El AL es provocado por un fitoplasma que es transmitido por un pequeño insecto que ha avanzado hacia el norte del país con sus efectos devastadores, tal como lo hizo en algunas ciudades de Guanajuato y San Luis Potosí.

A nivel local el total de las Washingtonias presentan síntomas de la enfermedad, pero el mal puede llegar a presentarse en otras variedades de palmas.

Estens de la Garza, explicó que este padecimiento es una enfermedad sistémica que se presenta en toda la planta que obstruye la circulación de los nutrientes una vez que el fitoplasma está en su interior.

“El principal vector de trasmisión es una chicharra (Myndus Crudus), que tiene un periodo de incubación aproximado de entre siete y 15 meses”, apuntó.

Esta pequeña chicharra a su vez, es infectada por un fitoplasma; cuando está en su etapa larvaria se aloja en las raíces de los pastos y es difícil detectarla. Cuando es adulta, pasa a las hojas verdes de las palmas y al alimentarse de ellas introduce el fitoplasma.

Por esta razón, se contempla la creación de un inventario de especies con la finalidad de aplicar estrategias de control. “Se cubren ya las principales avenidas y calzadas de Torreón; no se han considerado los predios particulares ni otras áreas”.

Del tratamiento aplicado, destacó el antibiótico Oxitetraciclina, insecticida Phyto Laminar y los Inductores de resistencia- fertilizante, funguicidas y bactericidas Biometa y Berrakera; sin embargo, el período de vida estimada para un palma enferma es de tres a seis meses después de detectar el primer síntoma.
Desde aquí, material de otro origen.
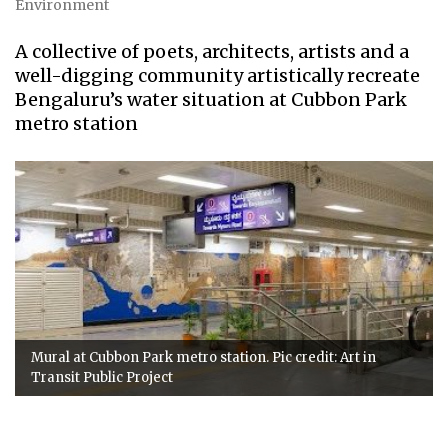
Environment
A collective of poets, architects, artists and a
well-digging community artistically recreate
Bengaluru’s water situation at Cubbon Park
metro station
Mural at Cubbon Park metro station. Pic credit: Art in
Transit Public Project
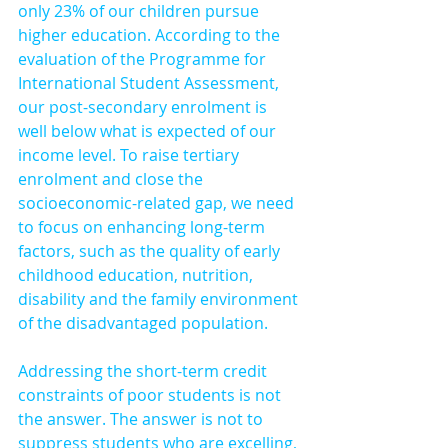
only 23% of our children pursue 
higher education. According to the 
evaluation of the Programme for 
International Student Assessment, 
our post-secondary enrolment is 
well below what is expected of our 
income level. To raise tertiary 
enrolment and close the 
socioeconomic-related gap, we need 
to focus on enhancing long-term 
factors, such as the quality of early 
childhood education, nutrition, 
disability and the family environment 
of the disadvantaged population.
Addressing the short-term credit 
constraints of poor students is not 
the answer. The answer is not to 
suppress students who are excelling, 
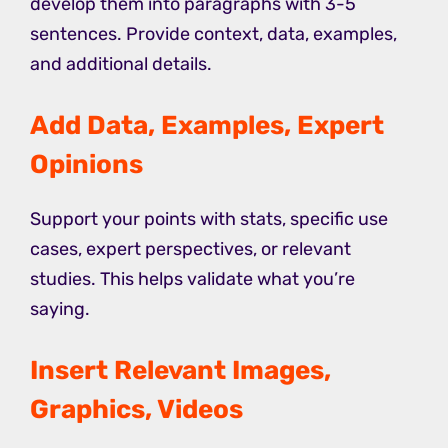
develop them into paragraphs with 3-5
sentences. Provide context, data, examples,
and additional details.
Add Data, Examples, Expert
Opinions
Support your points with stats, specific use
cases, expert perspectives, or relevant
studies. This helps validate what you’re
saying.
Insert Relevant Images,
Graphics, Videos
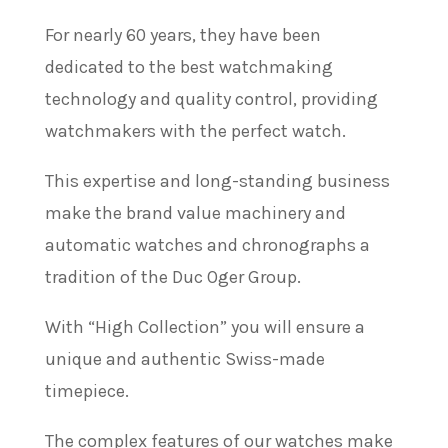
For nearly 60 years, they have been
dedicated to the best watchmaking
technology and quality control, providing
watchmakers with the perfect watch.
This expertise and long-standing business
make the brand value machinery and
automatic watches and chronographs a
tradition of the Duc Oger Group.
With “High Collection” you will ensure a
unique and authentic Swiss-made
timepiece.
The complex features of our watches make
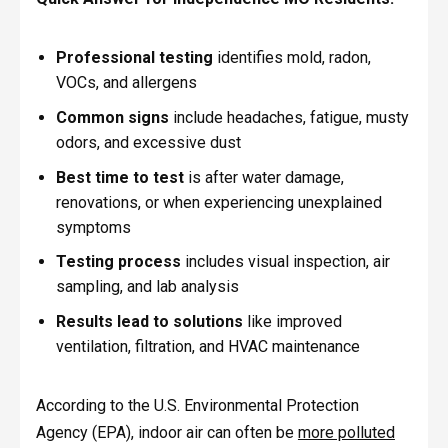
Professional testing
identifies mold, radon,
VOCs, and allergens
Common signs
include headaches, fatigue, musty
odors, and excessive dust
Best time to test
is after water damage,
renovations, or when experiencing unexplained
symptoms
Testing process
includes visual inspection, air
sampling, and lab analysis
Results lead to solutions
like improved
ventilation, filtration, and HVAC maintenance
According to the U.S. Environmental Protection
Agency (EPA), indoor air can often be
more polluted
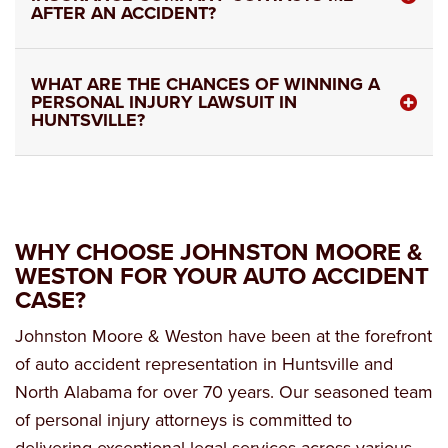
AFTER AN ACCIDENT?
WHAT ARE THE CHANCES OF WINNING A
PERSONAL INJURY LAWSUIT IN
HUNTSVILLE?
WHY CHOOSE JOHNSTON MOORE &
WESTON FOR YOUR AUTO ACCIDENT
CASE?
Johnston Moore & Weston have been at the forefront
of auto accident representation in Huntsville and
North Alabama for over 70 years. Our seasoned team
of personal injury attorneys is committed to
delivering exceptional legal services across various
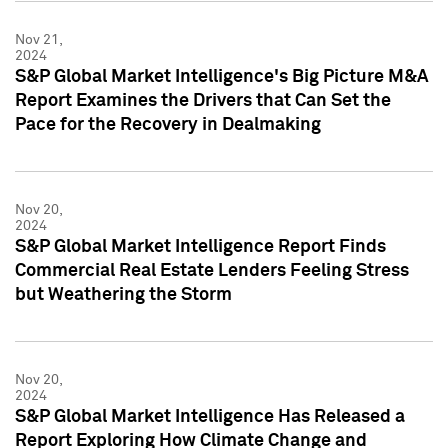
Nov 21,
2024
S&P Global Market Intelligence's Big Picture M&A
Report Examines the Drivers that Can Set the
Pace for the Recovery in Dealmaking
Nov 20,
2024
S&P Global Market Intelligence Report Finds
Commercial Real Estate Lenders Feeling Stress
but Weathering the Storm
Nov 20,
2024
S&P Global Market Intelligence Has Released a
Report Exploring How Climate Change and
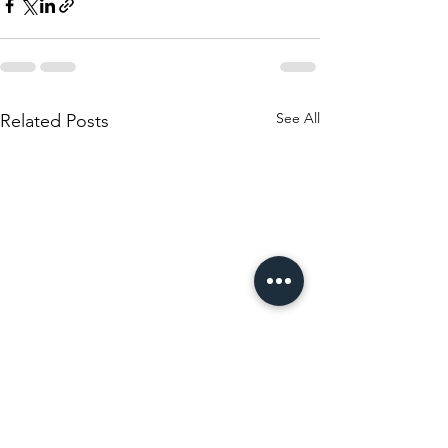
See All
Related Posts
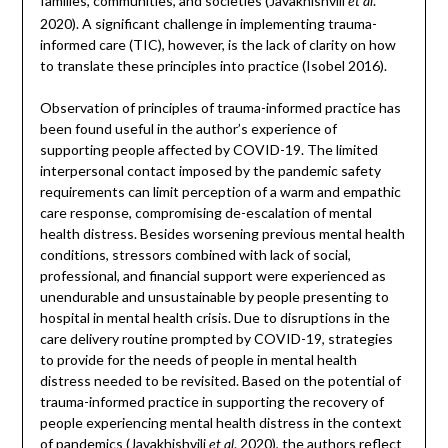
families, communities, and societies (Javakhishvili
.
et al
2020). A significant challenge in implementing trauma-
informed care (TIC), however, is the lack of clarity on how
to translate these principles into practice (Isobel 2016).
Observation of principles of trauma-informed practice has
been found useful in the author’s experience of
supporting people affected by COVID-19. The limited
interpersonal contact imposed by the pandemic safety
requirements can limit perception of a warm and empathic
care response, compromising de-escalation of mental
health distress. Besides worsening previous mental health
conditions, stressors combined with lack of social,
professional, and financial support were experienced as
unendurable and unsustainable by people presenting to
hospital in mental health crisis. Due to disruptions in the
care delivery routine prompted by COVID-19, strategies
to provide for the needs of people in mental health
distress needed to be revisited. Based on the potential of
trauma-informed practice in supporting the recovery of
people experiencing mental health distress in the context
of pandemics (Javakhishvili
. 2020), the authors reflect
et al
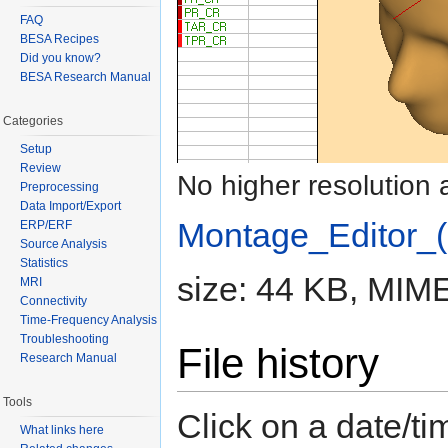
FAQ
BESA Recipes
Did you know?
BESA Research Manual
Categories
Setup
Review
No higher resolution 
Preprocessing
Data Import/Export
Montage_Editor_(
ERP/ERF
Source Analysis
Statistics
size: 44 KB, MIME
MRI
Connectivity
Time-Frequency Analysis
Troubleshooting
File history
Research Manual
Tools
Click on a date/tim
What links here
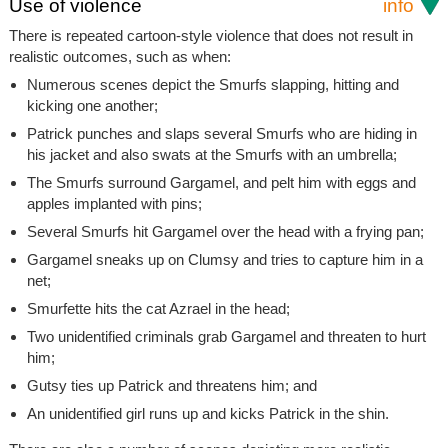
Use of violence
info
There is repeated cartoon-style violence that does not result in
realistic outcomes, such as when:
Numerous scenes depict the Smurfs slapping, hitting and
kicking one another;
Patrick punches and slaps several Smurfs who are hiding in
his jacket and also swats at the Smurfs with an umbrella;
The Smurfs surround Gargamel, and pelt him with eggs and
apples implanted with pins;
Several Smurfs hit Gargamel over the head with a frying pan;
Gargamel sneaks up on Clumsy and tries to capture him in a
net;
Smurfette hits the cat Azrael in the head;
Two unidentified criminals grab Gargamel and threaten to hurt
him;
Gutsy ties up Patrick and threatens him; and
An unidentified girl runs up and kicks Patrick in the shin.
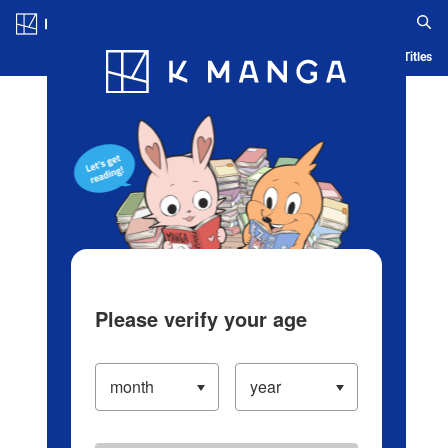
Log in/Create Account
Blog
App
Ranking
History
Serialized Titles
Please verify your age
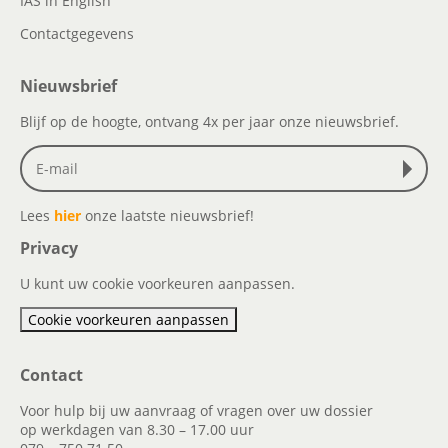
IAS in English
Contactgegevens
Nieuwsbrief
Blijf op de hoogte, ontvang 4x per jaar onze nieuwsbrief.
Lees
hier
onze laatste nieuwsbrief!
Privacy
U kunt uw cookie voorkeuren aanpassen.
Cookie voorkeuren aanpassen
Contact
Voor hulp bij uw aanvraag of vragen over uw dossier
op werkdagen van 8.30 – 17.00 uur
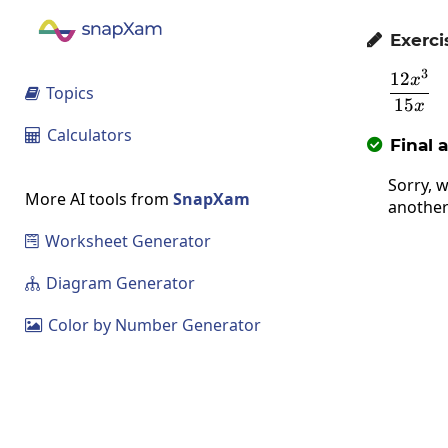
Exerci

3
12
\fra
x
Topics

15
x
Calculators

Final 

Sorry, w
More AI tools from
SnapXam
another
Worksheet Generator

Diagram Generator

Color by Number Generator

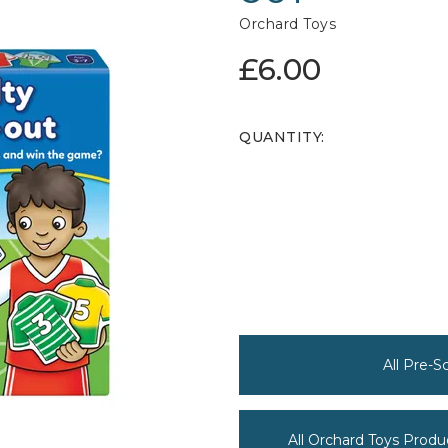
Orchard Toys
£6.00
QUANTITY:
All Pre-
All Orchard Toys Produ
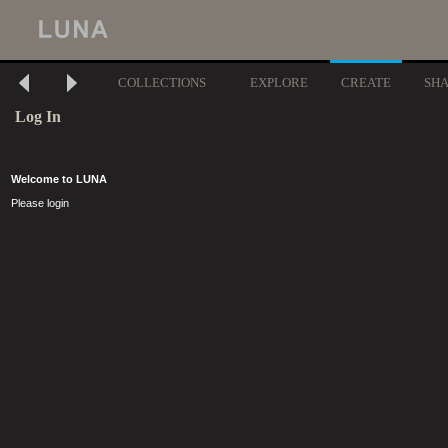
COLLECTIONS
EXPLORE
CREATE
SH
Log In
Welcome to LUNA
Please login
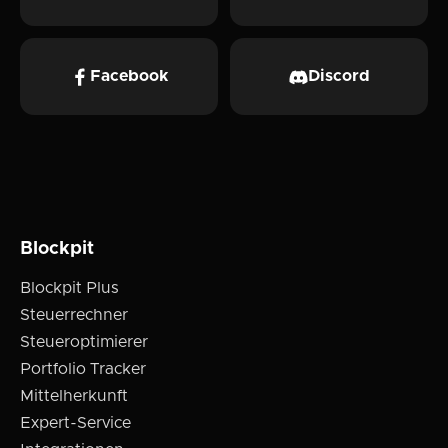
Facebook
Discord
Blockpit
Blockpit Plus
Steuerrechner
Steueroptimierer
Portfolio Tracker
Mittelherkunft
Expert-Service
Uno de los controles más grandes que se deben de tener, es el cultural, por ello, es necesario que los mismos ciudadanos detecten los daños y síntomas aparentes en las plantas como la caída prematura de frutos  y la necrosis de inflorescencias nuevas.

Las primeras hojas en amarillearse son las más viejas y avanza hacia las más jóvenes; las hojas se desecan y cuelgan de la palma formando una falda alrededor del tronco por varias semanas antes de caer.

En caso de detectarse alguno de estos síntomas, hay que notificar a la dirección de Medio Ambiente ubicada en el cuarto piso de Presidencia Municipal o bien a Parques y Jardines.

Se recomienda cancelar la poda en todas las especies para evitar la proliferación del patógeno; extraer todas las palmas muertas o aquellas con más del 75 por ciento de su follaje seco; el personal que realice la extracción deberá estar capacitado por Medio Ambiente y mostrar su identificación que lo acredite.

El titular de Parques y Jardines, Jesús Orozco Gómez, dio a conocer que no existen métodos de control de la enfermedad, las palmas afectadas deben eliminarse y de ser el caso, reemplazarse por especies tolerantes.

No obstante, el área con presencia de palmas afectadas por el fitoplasma se encuentra en la zona urbana de Torreón, por lo que la aplicación de las respectivas medidas corresponde al municipio.

Explicó que las palmas extraídas deberán transportarse al relleno sanitario en un vehículo que debe ser sanitizado al término de la jornada de trabajo al igual que las herramientas de trabajo.